Transcribe the data below verbatim from the line with "Hal itu, untuk" to the line with "harus dilakukan secara berkala per triwulan.". Include both of those lines.

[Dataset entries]
------------------------------------------------

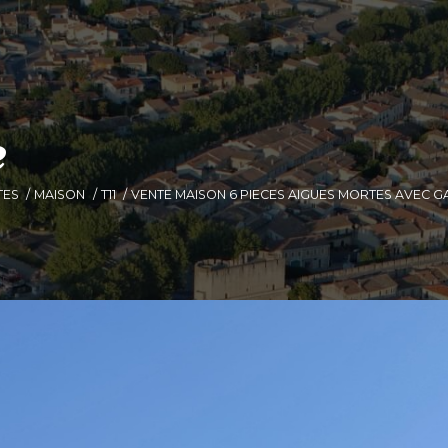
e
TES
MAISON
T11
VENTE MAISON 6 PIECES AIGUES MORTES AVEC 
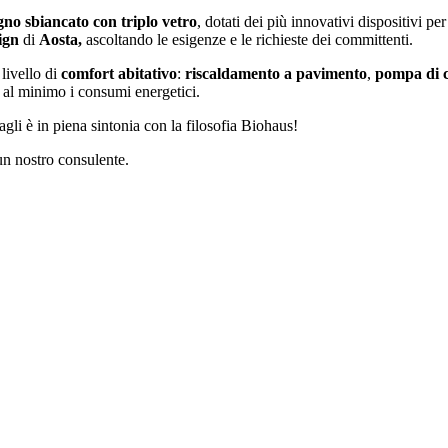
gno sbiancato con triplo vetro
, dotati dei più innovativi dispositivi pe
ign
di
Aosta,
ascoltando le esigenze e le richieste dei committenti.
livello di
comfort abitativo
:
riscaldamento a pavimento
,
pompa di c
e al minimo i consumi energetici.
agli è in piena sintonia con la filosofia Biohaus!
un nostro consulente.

------------------------------------------------

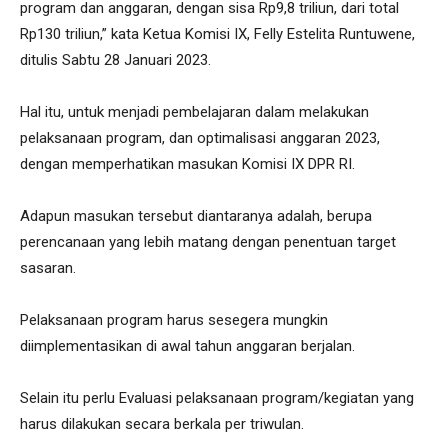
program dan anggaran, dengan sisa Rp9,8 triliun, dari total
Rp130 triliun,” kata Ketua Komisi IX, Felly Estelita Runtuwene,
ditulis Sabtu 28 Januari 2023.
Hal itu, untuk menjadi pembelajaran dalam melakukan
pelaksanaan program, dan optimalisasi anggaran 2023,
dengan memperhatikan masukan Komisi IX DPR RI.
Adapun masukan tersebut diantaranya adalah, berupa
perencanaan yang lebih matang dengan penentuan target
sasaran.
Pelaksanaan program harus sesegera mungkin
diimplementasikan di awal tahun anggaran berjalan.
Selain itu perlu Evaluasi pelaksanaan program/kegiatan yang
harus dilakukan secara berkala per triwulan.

------------------------------------------------

SOLUTION —
Hal itu, untuk menjadi pembelajaran dalam melakukan
pelaksanaan program, dan optimalisasi anggaran 2023,
dengan memperhatikan masukan Komisi IX DPR RI.
Adapun masukan tersebut diantaranya adalah, berupa
perencanaan yang lebih matang dengan penentuan target
sasaran.
Pelaksanaan program harus sesegera mungkin
diimplementasikan di awal tahun anggaran berjalan.
Selain itu perlu Evaluasi pelaksanaan program/kegiatan yang
harus dilakukan secara berkala per triwulan.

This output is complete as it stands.